Figure 1 – Status of CRM in the EU (2020)
Among the many CRMs which have been proposed or implemented, reliability options could be considered the one which best complies with the design principles stated in EU legislation. In fact, while a reliability option creates a strong incentive for capacity providers to sell electricity on the market at times of high prices, it does not in itself create a direct obligation for capacity providers which have sold the option to do anything particular in the electricity market. In this sense, the reliability option minimises market distortions.
However, this conclusion rests on the strike price being set at a level that represents the ‘conceptual’ discriminant between market functioning, including under tight demand-supply conditions, and a situation in which nothing could prevent prices from increasing up to the value of lost load (or whichever other price cap is imposed on the market).
So far, the European Commission and the EU legislator have not dared to propose or impose a standard design for CRMs, as it happened with the energy markets, but have limited themselves to expressing a “preference” for strategic reserve and setting some general requirements for CRMs.
 Years ago, reference here would have been made to generation capacity, but technological development and digitalisation promote the participation of demand in the market through “demand response”.
 ACER defines “price spikes” as hourly day-ahead prices which are three times above the theoretical variable cost of generating electricity with gas-fired power plants based on the TTF DA gas prices in the Netherlands.
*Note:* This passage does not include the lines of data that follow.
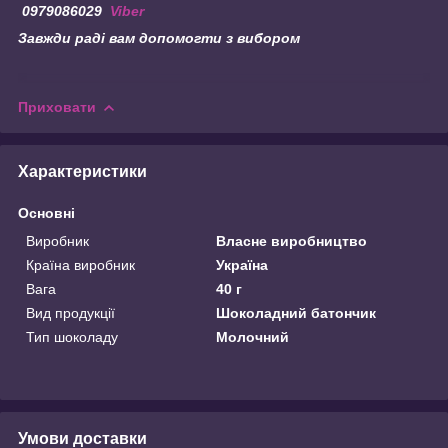
0979086029
Viber
Завжди раді вам допомогти з вибором
Приховати
Характеристики
Основні
Виробник
Власне виробництво
Країна виробник
Україна
Вага
40 г
Вид продукції
Шоколадний батончик
Тип шоколаду
Молочний
Умови доставки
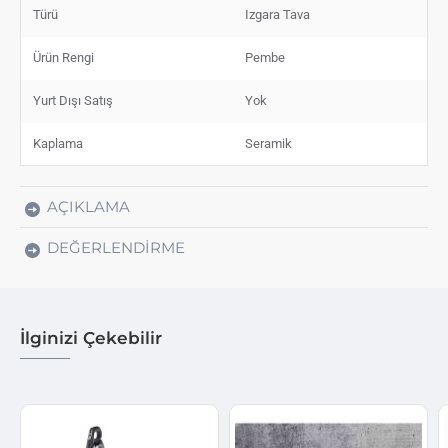
Türü
Izgara Tava
Ürün Rengi
Pembe
Yurt Dışı Satış
Yok
Kaplama
Seramik
AÇIKLAMA
DEĞERLENDIRME
İlginizi Çekebilir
 From 522 to 1,424, on an average annual basis. ACER/CEER Annual Report on the Results of Monitoring the Internal Electricity and Natural Gas Markets in 2020 – Electricity Wholesale Markets Volume, October 2021.
 From 1,620 to 2,154, on an average annual basis. The number of spike price hours in the European electricity market were atypically low in 2018 (240).
 Regulation (EU) 2019/943, articles 21 and 22.
 The relationship between CRMs and the identification of adequacy concerns relates to 2019. Source: ACER/CEER Annual Reports on the Results of Monitoring the Internal Electricity and Natural Gas Markets in 2019 and 2020 – Electricity Wholesale Markets Volume, October 2020 and October 2021.
 A reliability option is described, inter alia, in the Commission Staff Working Document accompanying the document Final Report of the Sector Inquiry on Capacity Mechanisms by the European Commission, COM(2016) 752 final, Section 22.214.171.124 as a scheme in which “the capacity provider will receive a regular payment […]. In return for this regular payment, the capacity provider that has sold a reliability option will be required to pay the difference between a market reference price and a strike price whenever the reference price goes above the strike price”.
 Article 22 of Regulation (EU) 2019/943.
 This is at least what reliability options are advocated for, including in the Commission Staff Working Document referred to in footnote 8. Note, however, that the differential payout for the capacity provider between selling and not selling electricity at times of high prices is the same in the presence of a reliability option as without it. For more detail on this point, see Alberto Pototschnig, Capacity Remuneration advancing the speed of Renewables, In my view, IEEE Power & Energy Magazine, January/February 2021.
 This was already recognised almost twenty years ago in the seminal work on the topic: the strike price of a reliability option could be considered “as a frontier between the normal energy prices (p<s) and the near-rationing or emergency prices (p>s)”. See C. Vázquez, M. Rivier and I. J. Pérez-Arriaga, A market approach to long-term security of supply, IEEE Transactions on Power Systems, Vol. 17, No. 2, May 2002.